**What this task involves:** From top to bottom, each entry below must be reproduced exactly.

**Stored data:**
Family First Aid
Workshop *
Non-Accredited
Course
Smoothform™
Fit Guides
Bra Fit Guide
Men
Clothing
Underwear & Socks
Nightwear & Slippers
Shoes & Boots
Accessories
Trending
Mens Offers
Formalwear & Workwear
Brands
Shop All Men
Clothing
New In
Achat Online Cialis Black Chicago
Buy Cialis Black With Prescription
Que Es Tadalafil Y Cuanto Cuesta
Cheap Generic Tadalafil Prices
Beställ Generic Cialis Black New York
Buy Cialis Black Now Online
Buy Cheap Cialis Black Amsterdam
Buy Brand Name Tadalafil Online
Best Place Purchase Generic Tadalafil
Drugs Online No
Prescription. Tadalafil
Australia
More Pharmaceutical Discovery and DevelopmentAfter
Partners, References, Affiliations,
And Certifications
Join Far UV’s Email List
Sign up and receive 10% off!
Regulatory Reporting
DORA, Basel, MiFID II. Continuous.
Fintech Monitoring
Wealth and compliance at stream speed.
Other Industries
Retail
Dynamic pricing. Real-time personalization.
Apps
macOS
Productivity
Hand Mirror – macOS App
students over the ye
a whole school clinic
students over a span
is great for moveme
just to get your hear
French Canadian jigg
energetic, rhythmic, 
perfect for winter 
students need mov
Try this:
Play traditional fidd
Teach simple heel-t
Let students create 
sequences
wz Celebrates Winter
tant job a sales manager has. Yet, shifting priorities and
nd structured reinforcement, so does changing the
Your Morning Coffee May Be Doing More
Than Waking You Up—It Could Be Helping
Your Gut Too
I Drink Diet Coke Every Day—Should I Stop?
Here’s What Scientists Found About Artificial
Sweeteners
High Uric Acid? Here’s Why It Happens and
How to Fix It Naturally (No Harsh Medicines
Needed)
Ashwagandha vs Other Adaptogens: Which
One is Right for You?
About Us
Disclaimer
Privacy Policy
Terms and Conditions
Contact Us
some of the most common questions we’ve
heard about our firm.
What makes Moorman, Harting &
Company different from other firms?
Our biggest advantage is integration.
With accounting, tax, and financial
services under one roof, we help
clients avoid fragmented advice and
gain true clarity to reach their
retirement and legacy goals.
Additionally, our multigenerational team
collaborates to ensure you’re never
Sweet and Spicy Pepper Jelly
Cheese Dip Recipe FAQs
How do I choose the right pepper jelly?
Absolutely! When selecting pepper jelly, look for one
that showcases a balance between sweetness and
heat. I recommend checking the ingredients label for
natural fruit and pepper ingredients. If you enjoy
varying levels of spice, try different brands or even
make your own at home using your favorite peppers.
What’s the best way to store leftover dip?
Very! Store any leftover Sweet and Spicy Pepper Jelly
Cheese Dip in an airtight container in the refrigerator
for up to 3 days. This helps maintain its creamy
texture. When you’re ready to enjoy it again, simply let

**Expected output:**
Family First Aid
Workshop *
Non-Accredited
Course
Smoothform™
Fit Guides
Bra Fit Guide
Men
Clothing
Underwear & Socks
Nightwear & Slippers
Shoes & Boots
Accessories
Trending
Mens Offers
Formalwear & Workwear
Brands
Shop All Men
Clothing
New In
Achat Online Cialis Black Chicago
Buy Cialis Black With Prescription
Que Es Tadalafil Y Cuanto Cuesta
Cheap Generic Tadalafil Prices
Beställ Generic Cialis Black New York
Buy Cialis Black Now Online
Buy Cheap Cialis Black Amsterdam
Buy Brand Name Tadalafil Online
Best Place Purchase Generic Tadalafil
Drugs Online No
Prescription. Tadalafil
Australia
More Pharmaceutical Discovery and DevelopmentAfter
Partners, References, Affiliations,
And Certifications
Join Far UV’s Email List
Sign up and receive 10% off!
Regulatory Reporting
DORA, Basel, MiFID II. Continuous.
Fintech Monitoring
Wealth and compliance at stream speed.
Other Industries
Retail
Dynamic pricing. Real-time personalization.
Apps
macOS
Productivity
Hand Mirror – macOS App
students over the ye
a whole school clinic
students over a span
is great for moveme
just to get your hear
French Canadian jigg
energetic, rhythmic, 
perfect for winter 
students need mov
Try this:
Play traditional fidd
Teach simple heel-t
Let students create 
sequences
wz Celebrates Winter
tant job a sales manager has. Yet, shifting priorities and
nd structured reinforcement, so does changing the
Your Morning Coffee May Be Doing More
Than Waking You Up—It Could Be Helping
Your Gut Too
I Drink Diet Coke Every Day—Should I Stop?
Here’s What Scientists Found About Artificial
Sweeteners
High Uric Acid? Here’s Why It Happens and
How to Fix It Naturally (No Harsh Medicines
Needed)
Ashwagandha vs Other Adaptogens: Which
One is Right for You?
About Us
Disclaimer
Privacy Policy
Terms and Conditions
Contact Us
some of the most common questions we’ve
heard about our firm.
What makes Moorman, Harting &
Company different from other firms?
Our biggest advantage is integration.
With accounting, tax, and financial
services under one roof, we help
clients avoid fragmented advice and
gain true clarity to reach their
retirement and legacy goals.
Additionally, our multigenerational team
collaborates to ensure you’re never
Sweet and Spicy Pepper Jelly
Cheese Dip Recipe FAQs
How do I choose the right pepper jelly?
Absolutely! When selecting pepper jelly, look for one
that showcases a balance between sweetness and
heat. I recommend checking the ingredients label for
natural fruit and pepper ingredients. If you enjoy
varying levels of spice, try different brands or even
make your own at home using your favorite peppers.
What’s the best way to store leftover dip?
Very! Store any leftover Sweet and Spicy Pepper Jelly
Cheese Dip in an airtight container in the refrigerator
for up to 3 days. This helps maintain its creamy
texture. When you’re ready to enjoy it again, simply let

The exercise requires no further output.